▶ _Exercise prompt_: Print word for word the records from the line containing "供了新的资源。这是好事，对世界好，对发展中国" through the end.

Entries provided: Begin

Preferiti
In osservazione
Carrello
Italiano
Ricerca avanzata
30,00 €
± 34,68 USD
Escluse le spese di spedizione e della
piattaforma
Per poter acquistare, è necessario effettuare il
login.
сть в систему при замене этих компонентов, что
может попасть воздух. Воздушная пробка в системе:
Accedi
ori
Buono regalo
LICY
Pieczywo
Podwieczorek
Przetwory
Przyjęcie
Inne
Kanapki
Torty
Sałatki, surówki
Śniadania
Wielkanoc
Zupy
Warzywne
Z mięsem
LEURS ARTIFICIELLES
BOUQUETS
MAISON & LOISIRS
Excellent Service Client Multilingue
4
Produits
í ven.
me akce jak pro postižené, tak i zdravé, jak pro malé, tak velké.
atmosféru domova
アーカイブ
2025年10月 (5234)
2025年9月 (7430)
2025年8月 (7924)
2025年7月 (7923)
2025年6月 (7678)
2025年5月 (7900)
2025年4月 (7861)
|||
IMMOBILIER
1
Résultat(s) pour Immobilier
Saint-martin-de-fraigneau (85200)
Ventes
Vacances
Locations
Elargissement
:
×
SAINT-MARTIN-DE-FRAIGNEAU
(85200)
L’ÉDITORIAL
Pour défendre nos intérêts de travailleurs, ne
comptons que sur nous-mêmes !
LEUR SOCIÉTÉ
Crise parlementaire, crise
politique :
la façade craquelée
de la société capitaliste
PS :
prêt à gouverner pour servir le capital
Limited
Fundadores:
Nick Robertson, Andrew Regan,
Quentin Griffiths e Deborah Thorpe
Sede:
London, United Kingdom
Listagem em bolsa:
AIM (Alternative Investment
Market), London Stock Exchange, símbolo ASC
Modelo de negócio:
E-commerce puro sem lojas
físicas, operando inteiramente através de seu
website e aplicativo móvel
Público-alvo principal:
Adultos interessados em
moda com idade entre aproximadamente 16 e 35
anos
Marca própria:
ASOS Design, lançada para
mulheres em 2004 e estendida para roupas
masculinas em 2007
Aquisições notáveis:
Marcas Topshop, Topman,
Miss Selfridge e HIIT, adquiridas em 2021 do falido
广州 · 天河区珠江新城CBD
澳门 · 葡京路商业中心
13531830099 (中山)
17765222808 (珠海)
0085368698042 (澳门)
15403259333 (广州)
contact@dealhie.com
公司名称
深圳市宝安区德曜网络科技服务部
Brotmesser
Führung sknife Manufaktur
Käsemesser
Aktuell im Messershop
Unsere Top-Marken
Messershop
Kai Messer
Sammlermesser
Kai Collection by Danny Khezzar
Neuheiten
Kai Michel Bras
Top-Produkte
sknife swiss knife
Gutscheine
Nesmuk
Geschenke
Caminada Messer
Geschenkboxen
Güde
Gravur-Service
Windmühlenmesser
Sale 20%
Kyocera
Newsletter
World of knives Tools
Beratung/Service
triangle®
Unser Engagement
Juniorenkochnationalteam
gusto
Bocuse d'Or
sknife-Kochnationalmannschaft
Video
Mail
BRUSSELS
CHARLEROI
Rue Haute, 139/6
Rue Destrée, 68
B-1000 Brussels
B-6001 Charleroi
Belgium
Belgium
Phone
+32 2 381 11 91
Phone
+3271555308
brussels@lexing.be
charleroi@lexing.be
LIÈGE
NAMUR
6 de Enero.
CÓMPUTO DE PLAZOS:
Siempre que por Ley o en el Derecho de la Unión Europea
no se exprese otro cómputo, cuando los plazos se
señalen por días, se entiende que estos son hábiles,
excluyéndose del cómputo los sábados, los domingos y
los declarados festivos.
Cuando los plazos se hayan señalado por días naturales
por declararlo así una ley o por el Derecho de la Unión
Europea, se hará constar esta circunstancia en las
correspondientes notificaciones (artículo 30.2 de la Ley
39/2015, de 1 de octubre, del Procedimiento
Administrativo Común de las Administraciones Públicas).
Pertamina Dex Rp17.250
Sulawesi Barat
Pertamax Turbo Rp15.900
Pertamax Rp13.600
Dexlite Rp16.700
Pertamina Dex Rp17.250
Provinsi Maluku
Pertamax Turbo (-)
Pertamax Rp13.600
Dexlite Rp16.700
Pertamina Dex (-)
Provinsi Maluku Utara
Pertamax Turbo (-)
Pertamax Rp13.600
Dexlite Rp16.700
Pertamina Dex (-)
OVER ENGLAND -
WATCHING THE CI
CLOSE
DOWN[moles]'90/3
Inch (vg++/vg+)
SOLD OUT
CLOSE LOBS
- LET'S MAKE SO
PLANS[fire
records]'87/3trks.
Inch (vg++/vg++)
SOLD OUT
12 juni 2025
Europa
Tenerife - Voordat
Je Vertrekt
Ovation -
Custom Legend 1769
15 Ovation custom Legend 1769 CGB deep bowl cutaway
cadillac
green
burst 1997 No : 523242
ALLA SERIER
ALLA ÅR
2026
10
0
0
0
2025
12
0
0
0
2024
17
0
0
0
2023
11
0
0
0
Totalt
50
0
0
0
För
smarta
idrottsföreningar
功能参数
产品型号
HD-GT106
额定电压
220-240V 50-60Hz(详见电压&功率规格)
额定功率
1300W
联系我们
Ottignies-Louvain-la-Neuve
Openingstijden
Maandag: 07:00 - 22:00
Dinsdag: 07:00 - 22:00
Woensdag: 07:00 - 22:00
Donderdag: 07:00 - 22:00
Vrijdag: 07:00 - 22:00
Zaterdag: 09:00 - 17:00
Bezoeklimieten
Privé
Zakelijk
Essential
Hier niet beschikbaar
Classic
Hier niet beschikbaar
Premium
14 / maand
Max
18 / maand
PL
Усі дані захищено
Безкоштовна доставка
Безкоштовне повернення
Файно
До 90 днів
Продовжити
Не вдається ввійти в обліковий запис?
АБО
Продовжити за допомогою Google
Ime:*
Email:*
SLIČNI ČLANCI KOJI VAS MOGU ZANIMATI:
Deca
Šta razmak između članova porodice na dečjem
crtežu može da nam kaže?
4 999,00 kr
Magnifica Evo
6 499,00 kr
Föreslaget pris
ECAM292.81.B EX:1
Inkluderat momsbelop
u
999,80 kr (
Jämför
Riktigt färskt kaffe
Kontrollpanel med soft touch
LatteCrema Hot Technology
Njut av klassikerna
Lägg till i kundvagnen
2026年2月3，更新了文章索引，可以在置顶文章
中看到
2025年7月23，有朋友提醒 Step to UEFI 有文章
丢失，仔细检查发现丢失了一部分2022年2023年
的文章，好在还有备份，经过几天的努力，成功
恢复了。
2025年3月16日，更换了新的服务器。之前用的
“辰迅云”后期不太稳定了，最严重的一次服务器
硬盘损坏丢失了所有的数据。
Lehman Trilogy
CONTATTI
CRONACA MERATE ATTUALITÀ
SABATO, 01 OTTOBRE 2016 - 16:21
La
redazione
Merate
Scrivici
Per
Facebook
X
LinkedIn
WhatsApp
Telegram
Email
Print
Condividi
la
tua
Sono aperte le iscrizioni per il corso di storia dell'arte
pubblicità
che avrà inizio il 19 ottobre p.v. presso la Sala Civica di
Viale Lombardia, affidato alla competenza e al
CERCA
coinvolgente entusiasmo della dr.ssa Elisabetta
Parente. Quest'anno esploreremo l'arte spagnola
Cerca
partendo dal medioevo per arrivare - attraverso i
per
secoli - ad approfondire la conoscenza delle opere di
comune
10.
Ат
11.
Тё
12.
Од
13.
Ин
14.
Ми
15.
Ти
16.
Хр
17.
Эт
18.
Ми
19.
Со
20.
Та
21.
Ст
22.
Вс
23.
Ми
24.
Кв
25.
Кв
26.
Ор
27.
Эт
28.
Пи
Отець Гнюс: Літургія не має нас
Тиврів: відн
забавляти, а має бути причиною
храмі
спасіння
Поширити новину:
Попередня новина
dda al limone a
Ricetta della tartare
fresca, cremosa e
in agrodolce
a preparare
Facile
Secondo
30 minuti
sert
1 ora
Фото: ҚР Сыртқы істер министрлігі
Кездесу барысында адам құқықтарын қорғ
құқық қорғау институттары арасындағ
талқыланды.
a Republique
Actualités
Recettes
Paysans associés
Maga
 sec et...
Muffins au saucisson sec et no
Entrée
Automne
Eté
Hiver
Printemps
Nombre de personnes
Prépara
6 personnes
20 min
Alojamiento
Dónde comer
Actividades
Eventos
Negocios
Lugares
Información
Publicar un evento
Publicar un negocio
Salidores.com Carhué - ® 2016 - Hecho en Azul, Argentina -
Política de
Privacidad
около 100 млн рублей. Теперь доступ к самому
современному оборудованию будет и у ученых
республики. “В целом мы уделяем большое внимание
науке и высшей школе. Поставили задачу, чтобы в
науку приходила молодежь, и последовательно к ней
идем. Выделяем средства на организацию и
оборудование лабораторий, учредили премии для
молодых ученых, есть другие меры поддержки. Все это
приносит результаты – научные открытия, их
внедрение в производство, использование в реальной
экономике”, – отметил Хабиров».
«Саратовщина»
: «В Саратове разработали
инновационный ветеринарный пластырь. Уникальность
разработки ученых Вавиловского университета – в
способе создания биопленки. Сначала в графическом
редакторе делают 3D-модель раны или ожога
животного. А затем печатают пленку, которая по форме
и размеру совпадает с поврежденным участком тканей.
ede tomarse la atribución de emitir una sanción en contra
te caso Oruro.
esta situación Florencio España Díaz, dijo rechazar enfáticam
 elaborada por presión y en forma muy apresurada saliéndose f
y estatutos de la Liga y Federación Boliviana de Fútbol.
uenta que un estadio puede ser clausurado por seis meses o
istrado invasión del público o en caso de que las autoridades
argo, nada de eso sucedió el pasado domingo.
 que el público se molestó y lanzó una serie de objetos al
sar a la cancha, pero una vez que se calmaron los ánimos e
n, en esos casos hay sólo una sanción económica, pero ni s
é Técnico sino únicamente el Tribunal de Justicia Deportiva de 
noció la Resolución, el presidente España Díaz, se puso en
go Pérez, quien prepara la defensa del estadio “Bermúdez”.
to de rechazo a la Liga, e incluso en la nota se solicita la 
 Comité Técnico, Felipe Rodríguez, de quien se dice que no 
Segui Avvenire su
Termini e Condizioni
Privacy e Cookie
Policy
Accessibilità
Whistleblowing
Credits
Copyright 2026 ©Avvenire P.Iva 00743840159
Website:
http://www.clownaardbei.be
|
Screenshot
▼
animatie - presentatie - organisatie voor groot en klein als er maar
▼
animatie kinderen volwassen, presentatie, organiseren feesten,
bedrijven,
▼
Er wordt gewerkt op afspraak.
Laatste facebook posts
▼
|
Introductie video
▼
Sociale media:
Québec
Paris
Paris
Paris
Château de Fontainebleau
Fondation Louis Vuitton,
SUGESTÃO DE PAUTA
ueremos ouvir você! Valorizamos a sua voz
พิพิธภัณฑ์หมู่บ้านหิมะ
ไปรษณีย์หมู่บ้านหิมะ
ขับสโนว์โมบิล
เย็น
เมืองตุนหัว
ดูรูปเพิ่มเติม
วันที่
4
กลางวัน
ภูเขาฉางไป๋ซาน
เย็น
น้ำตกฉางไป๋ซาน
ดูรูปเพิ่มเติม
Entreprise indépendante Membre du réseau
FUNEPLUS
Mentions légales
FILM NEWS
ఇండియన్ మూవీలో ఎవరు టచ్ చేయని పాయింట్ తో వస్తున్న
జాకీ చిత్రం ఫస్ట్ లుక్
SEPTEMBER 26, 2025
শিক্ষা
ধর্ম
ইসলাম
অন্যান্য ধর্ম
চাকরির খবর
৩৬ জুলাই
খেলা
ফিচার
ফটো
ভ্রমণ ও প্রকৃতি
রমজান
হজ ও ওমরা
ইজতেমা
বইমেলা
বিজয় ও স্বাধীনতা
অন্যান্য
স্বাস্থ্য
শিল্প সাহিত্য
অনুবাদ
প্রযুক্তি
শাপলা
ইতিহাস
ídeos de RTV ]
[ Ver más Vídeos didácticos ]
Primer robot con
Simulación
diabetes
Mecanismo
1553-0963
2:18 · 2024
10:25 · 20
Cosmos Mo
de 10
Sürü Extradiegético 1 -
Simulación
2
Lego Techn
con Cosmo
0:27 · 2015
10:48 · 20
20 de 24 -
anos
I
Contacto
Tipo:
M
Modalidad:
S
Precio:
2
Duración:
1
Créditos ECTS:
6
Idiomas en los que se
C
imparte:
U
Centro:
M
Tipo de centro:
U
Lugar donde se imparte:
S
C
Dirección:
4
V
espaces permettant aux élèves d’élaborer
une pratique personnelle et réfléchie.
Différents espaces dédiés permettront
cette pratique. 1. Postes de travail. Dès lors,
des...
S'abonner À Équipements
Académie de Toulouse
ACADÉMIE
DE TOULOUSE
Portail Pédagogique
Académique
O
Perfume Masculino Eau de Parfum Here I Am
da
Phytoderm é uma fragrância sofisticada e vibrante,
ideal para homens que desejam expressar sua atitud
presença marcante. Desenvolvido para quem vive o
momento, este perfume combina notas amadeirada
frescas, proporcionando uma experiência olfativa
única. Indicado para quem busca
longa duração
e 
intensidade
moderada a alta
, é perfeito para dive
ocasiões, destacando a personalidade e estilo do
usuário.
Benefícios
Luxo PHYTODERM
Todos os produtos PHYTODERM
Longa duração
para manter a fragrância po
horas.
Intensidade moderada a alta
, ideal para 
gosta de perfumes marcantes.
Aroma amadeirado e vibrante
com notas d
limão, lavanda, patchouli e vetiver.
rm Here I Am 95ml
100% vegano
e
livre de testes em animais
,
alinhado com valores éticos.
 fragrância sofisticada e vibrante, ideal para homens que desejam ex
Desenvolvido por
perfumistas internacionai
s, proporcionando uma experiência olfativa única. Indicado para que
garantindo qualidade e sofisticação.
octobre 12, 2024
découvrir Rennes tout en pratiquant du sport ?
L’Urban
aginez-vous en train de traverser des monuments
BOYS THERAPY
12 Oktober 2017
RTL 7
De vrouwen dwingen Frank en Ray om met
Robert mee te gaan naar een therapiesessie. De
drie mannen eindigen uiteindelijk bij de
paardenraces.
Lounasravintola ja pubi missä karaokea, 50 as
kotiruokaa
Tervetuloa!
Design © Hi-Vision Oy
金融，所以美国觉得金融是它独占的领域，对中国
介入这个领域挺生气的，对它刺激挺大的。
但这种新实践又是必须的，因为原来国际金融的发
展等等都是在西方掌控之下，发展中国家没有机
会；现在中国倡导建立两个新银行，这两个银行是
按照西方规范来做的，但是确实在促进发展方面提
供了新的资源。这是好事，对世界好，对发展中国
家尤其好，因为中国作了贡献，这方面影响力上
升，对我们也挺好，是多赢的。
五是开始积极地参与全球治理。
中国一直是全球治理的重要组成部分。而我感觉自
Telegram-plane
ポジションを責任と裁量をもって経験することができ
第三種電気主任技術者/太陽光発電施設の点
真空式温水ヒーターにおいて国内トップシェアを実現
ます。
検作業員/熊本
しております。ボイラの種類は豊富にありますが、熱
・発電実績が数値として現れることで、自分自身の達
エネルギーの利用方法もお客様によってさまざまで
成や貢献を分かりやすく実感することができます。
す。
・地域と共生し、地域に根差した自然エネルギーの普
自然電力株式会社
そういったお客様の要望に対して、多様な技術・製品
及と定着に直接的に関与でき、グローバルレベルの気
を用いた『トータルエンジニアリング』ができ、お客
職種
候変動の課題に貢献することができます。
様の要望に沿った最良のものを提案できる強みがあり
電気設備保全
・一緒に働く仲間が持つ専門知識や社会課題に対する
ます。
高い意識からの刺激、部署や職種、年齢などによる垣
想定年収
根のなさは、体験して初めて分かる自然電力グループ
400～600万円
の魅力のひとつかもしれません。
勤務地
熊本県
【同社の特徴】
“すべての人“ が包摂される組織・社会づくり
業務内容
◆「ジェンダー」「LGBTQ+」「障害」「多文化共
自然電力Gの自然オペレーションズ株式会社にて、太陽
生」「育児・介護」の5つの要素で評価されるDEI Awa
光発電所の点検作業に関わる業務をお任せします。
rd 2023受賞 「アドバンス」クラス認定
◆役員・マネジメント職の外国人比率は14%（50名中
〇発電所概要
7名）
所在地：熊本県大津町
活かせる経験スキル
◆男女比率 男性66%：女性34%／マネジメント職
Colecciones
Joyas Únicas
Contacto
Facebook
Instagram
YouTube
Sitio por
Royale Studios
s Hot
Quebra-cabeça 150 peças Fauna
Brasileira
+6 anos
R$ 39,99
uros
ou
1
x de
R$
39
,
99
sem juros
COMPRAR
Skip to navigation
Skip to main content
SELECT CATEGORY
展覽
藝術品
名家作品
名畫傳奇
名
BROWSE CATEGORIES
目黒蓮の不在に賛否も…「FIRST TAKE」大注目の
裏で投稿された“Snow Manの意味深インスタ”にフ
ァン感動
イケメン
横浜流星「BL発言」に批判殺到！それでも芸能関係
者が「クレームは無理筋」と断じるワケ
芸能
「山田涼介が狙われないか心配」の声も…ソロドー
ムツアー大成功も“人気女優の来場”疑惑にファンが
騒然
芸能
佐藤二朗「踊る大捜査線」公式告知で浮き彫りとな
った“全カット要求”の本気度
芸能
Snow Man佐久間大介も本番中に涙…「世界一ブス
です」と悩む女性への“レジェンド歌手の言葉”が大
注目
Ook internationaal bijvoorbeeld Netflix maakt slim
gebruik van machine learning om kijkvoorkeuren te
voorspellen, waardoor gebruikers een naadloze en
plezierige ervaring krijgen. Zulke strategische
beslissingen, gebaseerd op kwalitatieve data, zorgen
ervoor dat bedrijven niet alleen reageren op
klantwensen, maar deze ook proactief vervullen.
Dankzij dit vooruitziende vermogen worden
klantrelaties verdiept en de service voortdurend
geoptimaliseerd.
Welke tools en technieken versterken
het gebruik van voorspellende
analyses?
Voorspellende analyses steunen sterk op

Entries provided: End

▶ _Solution to this task_:
供了新的资源。这是好事，对世界好，对发展中国
家尤其好，因为中国作了贡献，这方面影响力上
升，对我们也挺好，是多赢的。
五是开始积极地参与全球治理。
中国一直是全球治理的重要组成部分。而我感觉自
Telegram-plane
ポジションを責任と裁量をもって経験することができ
第三種電気主任技術者/太陽光発電施設の点
真空式温水ヒーターにおいて国内トップシェアを実現
ます。
検作業員/熊本
しております。ボイラの種類は豊富にありますが、熱
・発電実績が数値として現れることで、自分自身の達
エネルギーの利用方法もお客様によってさまざまで
成や貢献を分かりやすく実感することができます。
す。
・地域と共生し、地域に根差した自然エネルギーの普
自然電力株式会社
そういったお客様の要望に対して、多様な技術・製品
及と定着に直接的に関与でき、グローバルレベルの気
を用いた『トータルエンジニアリング』ができ、お客
職種
候変動の課題に貢献することができます。
様の要望に沿った最良のものを提案できる強みがあり
電気設備保全
・一緒に働く仲間が持つ専門知識や社会課題に対する
ます。
高い意識からの刺激、部署や職種、年齢などによる垣
想定年収
根のなさは、体験して初めて分かる自然電力グループ
400～600万円
の魅力のひとつかもしれません。
勤務地
熊本県
【同社の特徴】
“すべての人“ が包摂される組織・社会づくり
業務内容
◆「ジェンダー」「LGBTQ+」「障害」「多文化共
自然電力Gの自然オペレーションズ株式会社にて、太陽
生」「育児・介護」の5つの要素で評価されるDEI Awa
光発電所の点検作業に関わる業務をお任せします。
rd 2023受賞 「アドバンス」クラス認定
◆役員・マネジメント職の外国人比率は14%（50名中
〇発電所概要
7名）
所在地：熊本県大津町
活かせる経験スキル
◆男女比率 男性66%：女性34%／マネジメント職
Colecciones
Joyas Únicas
Contacto
Facebook
Instagram
YouTube
Sitio por
Royale Studios
s Hot
Quebra-cabeça 150 peças Fauna
Brasileira
+6 anos
R$ 39,99
uros
ou
1
x de
R$
39
,
99
sem juros
COMPRAR
Skip to navigation
Skip to main content
SELECT CATEGORY
展覽
藝術品
名家作品
名畫傳奇
名
BROWSE CATEGORIES
目黒蓮の不在に賛否も…「FIRST TAKE」大注目の
裏で投稿された“Snow Manの意味深インスタ”にフ
ァン感動
イケメン
横浜流星「BL発言」に批判殺到！それでも芸能関係
者が「クレームは無理筋」と断じるワケ
芸能
「山田涼介が狙われないか心配」の声も…ソロドー
ムツアー大成功も“人気女優の来場”疑惑にファンが
騒然
芸能
佐藤二朗「踊る大捜査線」公式告知で浮き彫りとな
った“全カット要求”の本気度
芸能
Snow Man佐久間大介も本番中に涙…「世界一ブス
です」と悩む女性への“レジェンド歌手の言葉”が大
注目
Ook internationaal bijvoorbeeld Netflix maakt slim
gebruik van machine learning om kijkvoorkeuren te
voorspellen, waardoor gebruikers een naadloze en
plezierige ervaring krijgen. Zulke strategische
beslissingen, gebaseerd op kwalitatieve data, zorgen
ervoor dat bedrijven niet alleen reageren op
klantwensen, maar deze ook proactief vervullen.
Dankzij dit vooruitziende vermogen worden
klantrelaties verdiept en de service voortdurend
geoptimaliseerd.
Welke tools en technieken versterken
het gebruik van voorspellende
analyses?
Voorspellende analyses steunen sterk op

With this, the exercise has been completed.